Wednesday, June 1, 2016

Q&A with Wendy Gordon


Wendy Gordon is the author of the new novel Wrong Highway. A longtime journalist, she lives in Portland, Oregon. 



Q: How did you come up with the idea for Wrong Highway, and for your main character, Erica?

A: I’d written several short stories, and they all seemed to be, in some fashion, about wayward teenagers and drugs. So I decided I was going to write a story about adults. I wrote the first draft of a story about two (adult) sisters who had a good girl/bad girl dynamic going on. 

The “bad” sister, however, was more spirited and ultimately a better survivor than the passive “good” sister. I envisioned the bad girl interfering with the good girl’s life in an attempt to rescue her from her dangerous passivity, an attempt with unintended consequences. I wondered if one flawed individual could save another flawed individual’s life, or if they should even try. 

I gave the good girl a teenage son (Jared), the plot took off, and I ended up writing about…wayward teenagers and drugs, but also another one of my subconscious themes, the wavering line where adolescence ends and adulthood begins.

I’m a believer in writing what you know, in spirit if not necessarily in fact. Having been a stay-at-home mother of three young children in a Long Island suburb, I knew that milieu and that job intimately. Erica became an alter ego of sorts during the time I inhabited her character.

The title “Wrong Highway” was inspired by the Talking Heads song “Once in a Lifetime,” which to me is the iconic ‘80s song.

Q: Why did you decide to set the novel in the 1980s, and why did you also include a prologue set in 1964?

A: I am fascinated by the 1980s. There was something about that decade that made me feel like an observer even while I was living through it. It was a very singular time, unlike the decade that preceded it, and unlike any that followed. 

There was so much artifice, in the fashions, in the music, in its very essence. At the same time, there existed a cheesy optimism, a wide-open sense of possibility. I felt like I was going along for the ride—very much present—yet all that time awaiting the inevitable moment when the whole wild ride would self-destruct. Which happened, right on schedule.

Plot-wise, I included the prologue to introduce the dichotomy of Erica and Debbie’s characters. My parents took me to the New York World’s Fair in 1964 and it made a huge impression. What a whole big shiny future! 

That summer, I read about two young boys who ran away from home and lived for three days at the fair, paying for food with coins they fished from the fountains. I write very visually, and one of the images I had from the start was Erica, looking at all that colored light through a curtain of water.

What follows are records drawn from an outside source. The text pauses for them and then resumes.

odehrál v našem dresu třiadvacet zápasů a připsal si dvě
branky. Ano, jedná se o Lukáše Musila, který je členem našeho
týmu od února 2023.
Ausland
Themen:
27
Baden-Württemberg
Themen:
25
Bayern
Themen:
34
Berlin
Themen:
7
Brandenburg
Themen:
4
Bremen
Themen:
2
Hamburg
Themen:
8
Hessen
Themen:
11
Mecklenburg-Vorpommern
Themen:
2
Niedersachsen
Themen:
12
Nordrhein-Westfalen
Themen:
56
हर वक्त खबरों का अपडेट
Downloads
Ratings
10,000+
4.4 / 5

Q: Did you need to do a lot of research to recreate the music and culture of the '80s in such detail?

A: I didn’t do any research at all. I just wrote, and then fact-checked.  I checked to make sure the songs I referenced had indeed been released by 1986, and I verified my baseball details. 

I researched the domestic violence laws in New York in 1986, and ran the police procedural details by a retired cop who was in my writing critique group. I verified the medical effects of Coumadin.

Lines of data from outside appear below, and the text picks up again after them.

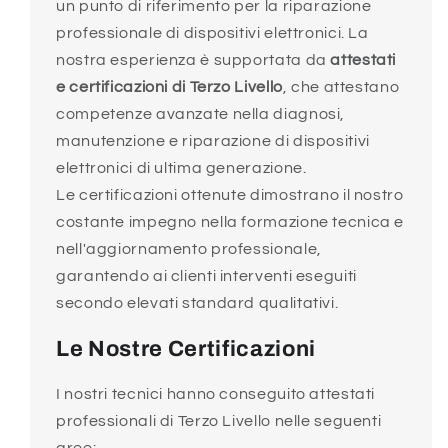
un punto di riferimento per la riparazione
professionale di dispositivi elettronici. La
nostra esperienza è supportata da
attestati
e certificazioni di Terzo Livello
, che attestano
competenze avanzate nella diagnosi,
manutenzione e riparazione di dispositivi
elettronici di ultima generazione.
Le certificazioni ottenute dimostrano il nostro
costante impegno nella formazione tecnica e
nell'aggiornamento professionale,
garantendo ai clienti interventi eseguiti
secondo elevati standard qualitativi.
Le Nostre Certificazioni
I nostri tecnici hanno conseguito attestati
professionali di Terzo Livello nelle seguenti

I read several first-person accounts of “boot camps” for wayward teenagers, and to my shock, they were way worse than I’d imagined! So I adjusted my description of the Pritima Center to reflect that reality.

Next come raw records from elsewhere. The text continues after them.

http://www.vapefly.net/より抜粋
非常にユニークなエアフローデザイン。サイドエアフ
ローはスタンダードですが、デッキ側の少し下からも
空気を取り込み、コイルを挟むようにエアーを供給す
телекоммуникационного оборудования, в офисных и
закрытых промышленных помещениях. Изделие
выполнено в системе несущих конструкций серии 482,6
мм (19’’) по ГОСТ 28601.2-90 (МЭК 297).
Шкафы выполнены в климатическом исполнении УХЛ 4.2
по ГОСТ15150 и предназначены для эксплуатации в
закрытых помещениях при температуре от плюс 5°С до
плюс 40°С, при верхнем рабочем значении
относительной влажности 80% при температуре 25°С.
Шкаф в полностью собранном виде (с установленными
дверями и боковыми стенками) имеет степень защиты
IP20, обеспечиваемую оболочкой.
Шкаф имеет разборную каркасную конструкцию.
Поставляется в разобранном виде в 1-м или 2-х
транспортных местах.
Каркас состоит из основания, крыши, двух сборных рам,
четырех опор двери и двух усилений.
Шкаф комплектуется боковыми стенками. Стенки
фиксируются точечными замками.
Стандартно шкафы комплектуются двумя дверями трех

Q: Did you know how the novel would end before you started writing, or did you make many changes as you went along?

A: As I mentioned, I write visually. I had an image in my mind of baby Sophia escaping her stroller and petting all the dogs. I wanted an ambiguous ending. I did not want a pat ending, whether it be heartwarming or tragic.

I wanted a degree of redemption for Erica. I wanted her to be a survivor.  But I did not want her to get a “comeuppance” or experience some huge epiphany, so she could be safely packaged away in the reader’s mind. I left it to the reader’s speculation what the future might bring, because that is real life.

So I knew how the novel would start (Erica, in the fountain) and how it would end (Erica, with Sophia and the dogs). The big challenge was getting from here to there. I made many changes along the way. It was a twisty highway, with plenty of side trips.

Q: What are you working on now?

A: I am working on a novel set in the very near future, in California, where virtually every action in the world is done through a technological interface, and the documentation of every moment of existence has become even more pervasive than it is now.  

I see it on the model of  Michael Faber’s The Book of Strange New Things, in that while it’s speculative fiction, the personal drama is way more important than the technological details. Again, I have a 30-something mother as a protagonist, and again I deal with the lure of both safety and danger.

Q: Anything else we should know?

A: I grew up in Bethesda, Maryland! I’ve been a political junkie all my life and have definitely heard your father on the news. I’ve probably read your articles too. Thank you for including me in your blog.